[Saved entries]

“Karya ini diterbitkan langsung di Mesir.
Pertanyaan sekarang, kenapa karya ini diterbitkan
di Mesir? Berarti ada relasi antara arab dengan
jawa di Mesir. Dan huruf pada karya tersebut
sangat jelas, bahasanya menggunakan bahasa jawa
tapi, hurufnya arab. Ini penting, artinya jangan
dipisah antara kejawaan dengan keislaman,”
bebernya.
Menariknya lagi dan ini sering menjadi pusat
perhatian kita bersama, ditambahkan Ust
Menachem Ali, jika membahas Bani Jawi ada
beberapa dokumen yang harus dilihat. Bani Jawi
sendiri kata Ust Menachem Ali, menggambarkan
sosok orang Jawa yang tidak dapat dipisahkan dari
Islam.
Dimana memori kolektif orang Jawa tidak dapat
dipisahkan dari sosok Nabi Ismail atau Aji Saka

==

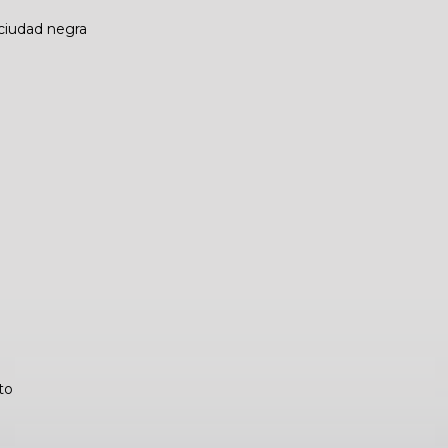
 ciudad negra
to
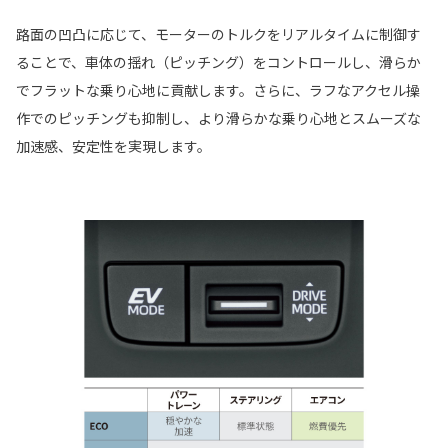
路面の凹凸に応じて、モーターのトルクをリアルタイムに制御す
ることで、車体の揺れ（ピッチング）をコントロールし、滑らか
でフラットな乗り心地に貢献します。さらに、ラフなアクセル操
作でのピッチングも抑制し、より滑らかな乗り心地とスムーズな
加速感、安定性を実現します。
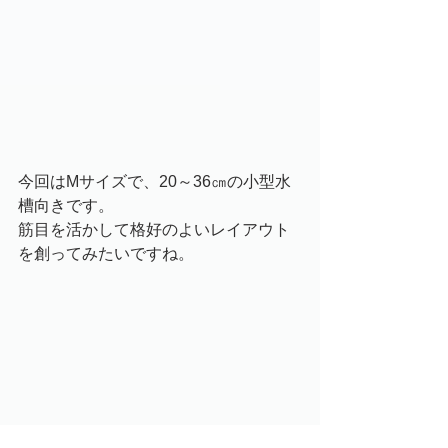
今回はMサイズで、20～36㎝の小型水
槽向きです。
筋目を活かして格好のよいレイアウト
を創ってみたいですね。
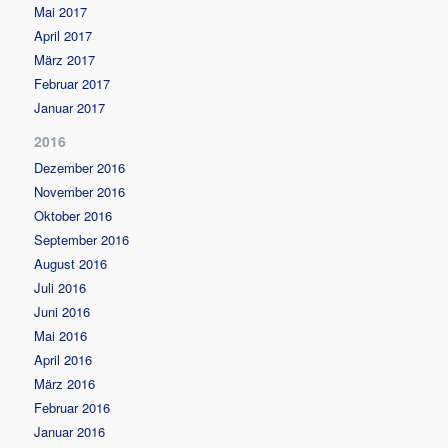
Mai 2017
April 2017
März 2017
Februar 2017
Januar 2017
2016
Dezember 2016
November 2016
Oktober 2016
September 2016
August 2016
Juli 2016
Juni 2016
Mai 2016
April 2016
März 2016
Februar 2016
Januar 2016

--

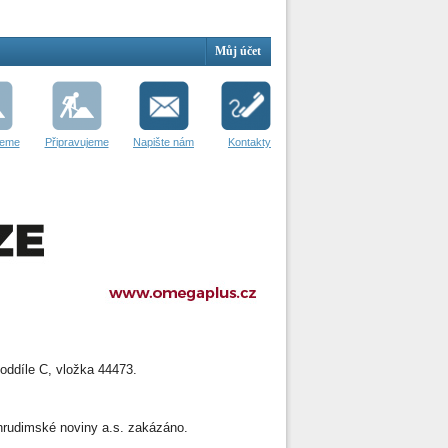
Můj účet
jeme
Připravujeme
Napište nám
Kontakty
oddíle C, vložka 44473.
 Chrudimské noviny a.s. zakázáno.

REQUIRED WORK — Reproduce only the lines above spanning from the line containing "Oktober 2016" through the line containing "Januar 2016", word for word.

THE ANSWER —
Oktober 2016
September 2016
August 2016
Juli 2016
Juni 2016
Mai 2016
April 2016
März 2016
Februar 2016
Januar 2016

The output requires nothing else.